Once he earned his wings, Fergione said the Navy put him through an extensive flying instruction program.
“It takes a lot of [specialized] training before the Navy will actually let you take one of their airplanes and let you try to land it on a carrier,” he said. Fergione said pilots have to prove themselves before being handed over that kind of responsibility.
After completing all the aviation training the Navy had to offer, Fergione served two tours on the aircraft carrier USS Forrestal.
While stationed on the Forrestal, he logged nearly 300 carrier landings and was selected for the Naval Test Pilot School [Top Gun], where he graduated with honors and recognized as a “Distinguished Student” in 1977.
Fergione followed that tour serving as assistant strike operations officer aboard the USS Eisenhower and describes carrier takeoffs and landings as unforgiving.
“If you don’t do it right each time, you stand a very good chance of not making it to the next day,” he said.
Shrugging off the element of danger that’s goes along with his chosen career, Fergione says what keep him going with flight testing was the excitement of it all.
“Once you get there and get past the terrifying experiences, it gets to be so much fun that you can’t wait to get to the next catapult shot.”
The “cat shots” this highly-skilled professional so casually talks about have been described by many as like being shot out of a cannon.
Fergione served 10 years of active duty in the Navy followed by 17 years in the Navy Reserves, during which time he went to work for General Dynamics, which later became part of the Lockheed family that is now the Lockheed Martin Aeronautics Company, the aerospace company that Fergione worked for until he retired from the demanding and complex business of flight test in 2007.
While at Lockheed, Fergione tested the F-16 Fighting Falcons over the turbulent skies of Fort Worth, Texas, and Eglin Air Force Base, Fla., and he boomed Edwards AFB, Calif., in the single-seat, twin engine F-22 Raptor more times than he can remember.
In all, however, Fergione tested more than 40 different aircraft during an exciting career that lasted more than three decades.
He’s one of those guys who, by well-known author Tom Wolfe’s definition, certainly have “the right stuff.”
Fergione may have retired from flight testing, but his life today is just as full as ever.
He is a past president and fellow member of The Society of Experimental Test Pilots and currently serves as vice-chairman for the SETP and the SETP Scholarship Foundation, an organization that provides scholarships to children of deceased or disabled test pilots.
Fergione has also served as president of the Antelope Valley Board of Trade and continues to serve on that board. He is past director of the Antelope Valley Boys and Girls Clubs and is currently serving as a director with the Edwards AFB Civilian-Military Support Group as the group’s historian and newsletter editor.
He spends a lot of his time giving back to his community and has a special interest in young people destined to become tomorrow’s leaders.
“I believe it’s important to be a mentor to students, because while I was in school I had no idea what I wanted to do when I grew up,” Fergione said.

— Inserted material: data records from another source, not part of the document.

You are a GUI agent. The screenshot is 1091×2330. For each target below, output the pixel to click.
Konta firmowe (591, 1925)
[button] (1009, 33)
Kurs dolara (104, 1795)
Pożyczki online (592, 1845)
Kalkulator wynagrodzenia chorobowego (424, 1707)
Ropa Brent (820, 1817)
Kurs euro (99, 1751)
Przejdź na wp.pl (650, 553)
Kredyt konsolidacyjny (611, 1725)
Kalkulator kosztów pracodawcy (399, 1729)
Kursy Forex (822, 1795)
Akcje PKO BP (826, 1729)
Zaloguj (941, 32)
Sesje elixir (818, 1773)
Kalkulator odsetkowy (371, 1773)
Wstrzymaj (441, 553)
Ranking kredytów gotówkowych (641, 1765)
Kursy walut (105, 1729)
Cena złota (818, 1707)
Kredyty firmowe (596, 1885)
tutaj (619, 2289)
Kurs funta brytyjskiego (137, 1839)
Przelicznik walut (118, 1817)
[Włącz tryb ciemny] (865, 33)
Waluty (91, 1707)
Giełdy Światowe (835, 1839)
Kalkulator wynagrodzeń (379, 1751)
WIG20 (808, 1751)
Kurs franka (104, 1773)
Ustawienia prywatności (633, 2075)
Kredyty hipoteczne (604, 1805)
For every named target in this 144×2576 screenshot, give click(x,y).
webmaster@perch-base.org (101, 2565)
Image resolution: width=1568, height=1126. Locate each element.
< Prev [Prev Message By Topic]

He said when talking to high school students today he finds that many of them are in the same boat and haven’t yet discovered their call.

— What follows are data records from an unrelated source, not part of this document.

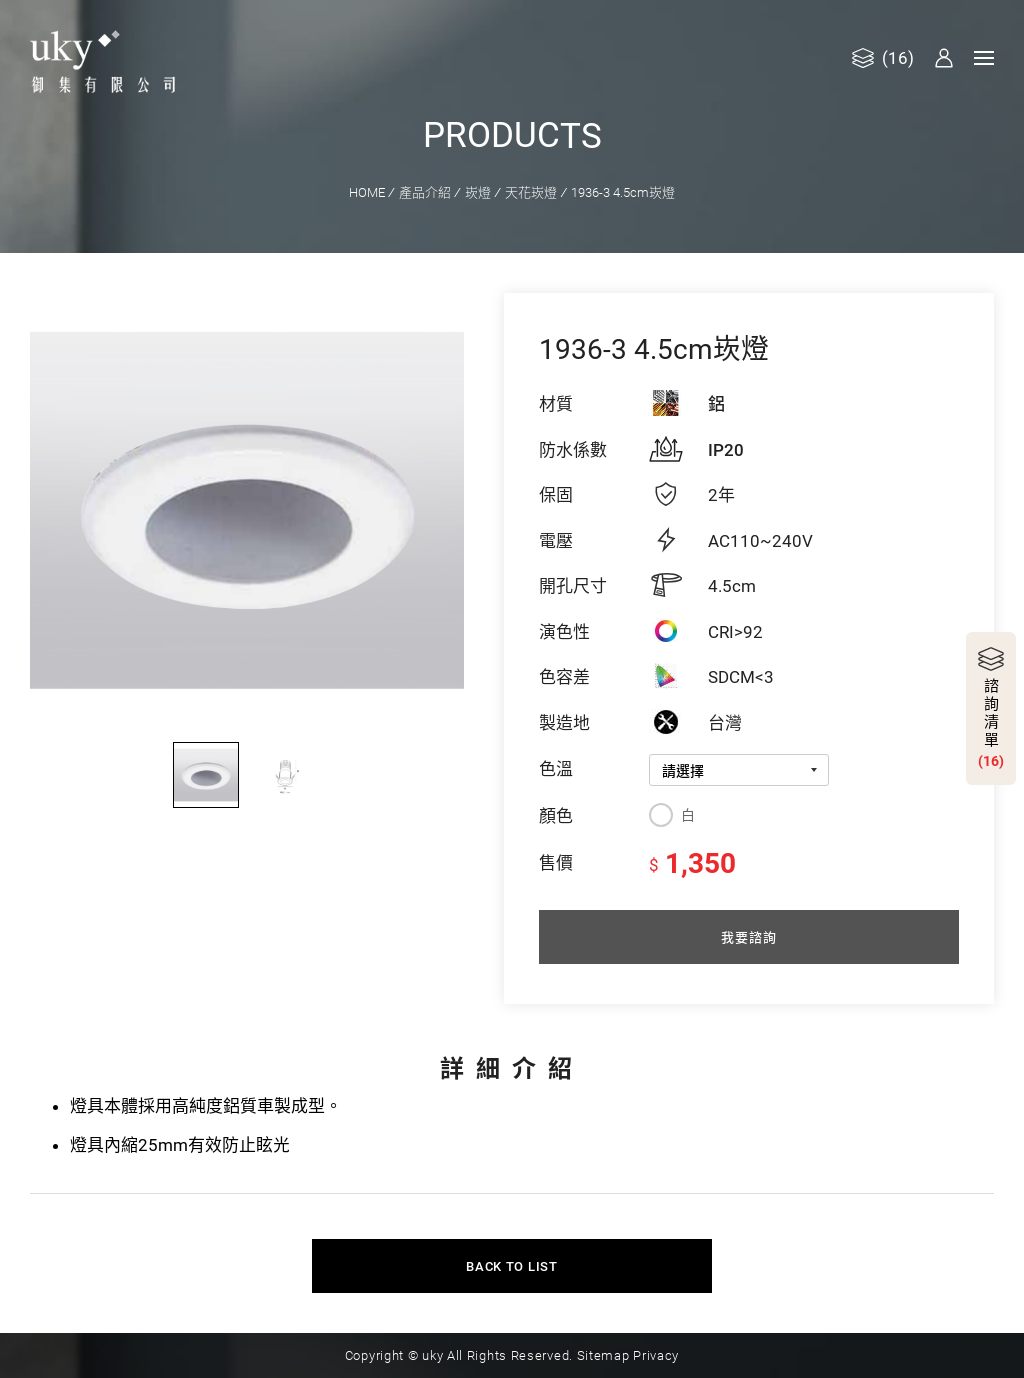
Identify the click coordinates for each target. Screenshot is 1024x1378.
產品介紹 (425, 191)
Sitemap (603, 1353)
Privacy (656, 1353)
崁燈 (478, 191)
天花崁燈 (531, 191)
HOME (367, 191)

“The message I try to bring to Antelope Valley students is to find out what they are truly passionate about. I tell them once they find something they really like to do, then go for it and be the best that they can be.”
He recalled an incident a few years back when he took a student up in an F-16 and flew over Edwards for about an hour. He even let the student take the controls for a short while. He said years later an Air Force major came up to him and introduced himself.
“He turned out to be the kid I took flying in an F-16. He became a major in the Air Force and a pilot instructor.”
Fergione says mentors never know which student they will touch and turn their life around.
Of all the aircraft Fergione tested he side steps the question of which was his favorite and says instead that he had lots of fun in most of them.
“I’ve had lots of fun in several aircraft; the turbine-powered U-6 called the Beaver was a lot of fun. I spent a lot of time flying the T-2 Buckeye, which was the trainer the Navy used back in the 1960s and 1970s.”
He said the A-7 was the most complicated airplane he ever flew, and the F-22 is the aircraft that opened his eyes, “… when I saw what the combat-ready fifth-generation really meant.”
Of all the aircraft he tested, Fergione logged the most flight hours in the F-16, “I would guess that I had the most fun in that airplane than anything,” he said.
Fergione’s efforts haven’t gone unnoticed, he was designated a certified professional manager by the National Management Association in 1994 and was inducted into the Aerospace Walk of Honor in Lancaster in 2009.